Thomas Friedman nails an important point in today's column in The New York Times.
Obama is at least trying to push an agenda for pursuing the American dream in these new circumstances. I don’t agree with every policy — I’d like to see a lot more emphasis on innovation and small business start-ups — but he’s clearly trying. I do not get that impression from the Republicans, and especially those being led around by the Tea Partiers. Obama-ism posits that we are now in a hypercompetitive global economy, where the country that thrives will be the one that brings together the most educated, creative and diverse work force with the best infrastructure — bandwidth, ports, airports, high-speed rail and good governance. And we’re in a world with a warming climate that is growing from 6.8 billion people to 9.2 billion by 2050, so demand for clean energy is going to go through the roof. Therefore, E.T. — energy technology — is going to be the next great global industry.

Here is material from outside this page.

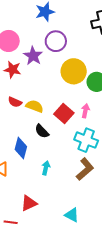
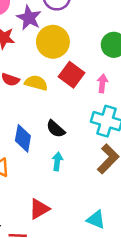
yellow circle: (74, 71) -> (53, 42), moved
red square: (64, 114) -> (71, 75), moved
black semicircle: (42, 131) -> (56, 129), moved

One reason the G.O.P. has failed to spawn an agenda for the 21st century is that globalization has fragmented the party. Its Wall Street/multinational corporate wing understands we need immigration, free trade, clean-tech and government support for better infrastructure and the scientific research that is the wellspring of innovation. The Tea Party wing opposes virtually all those things. All that unites the two wings is their common desire for lower taxes — period.
These “Newocrats” (the multinational corporate manager, the technology entrepreneur and engineer, and the aspirational members of the meritocracy) previously would have leaned Republican, but now many lean toward Obama. They don’t agree with everything he’s proposing, but they sense that he is working on that bridge to the 21st century, while today’s G.O.P./Tea Party is just not in the game. Today, we have no real opposition party with its own pathway to the 21st century. We just have opposition.
Exactly. Obama seems to get that we have kicked the can about as far down the road as the old ideologies will take us on a host of key issues including health care, climate change/energy, immigration, and fiscal policy. The Republicans (particularly the Tea Party Right) are engaged in a doomed struggle to turn the clock back out of fear.
As conservative pundit David Frum says: Republicans care about politics while Democrats care about government. Government's job is to pave the way for progress, not perpetuate itself.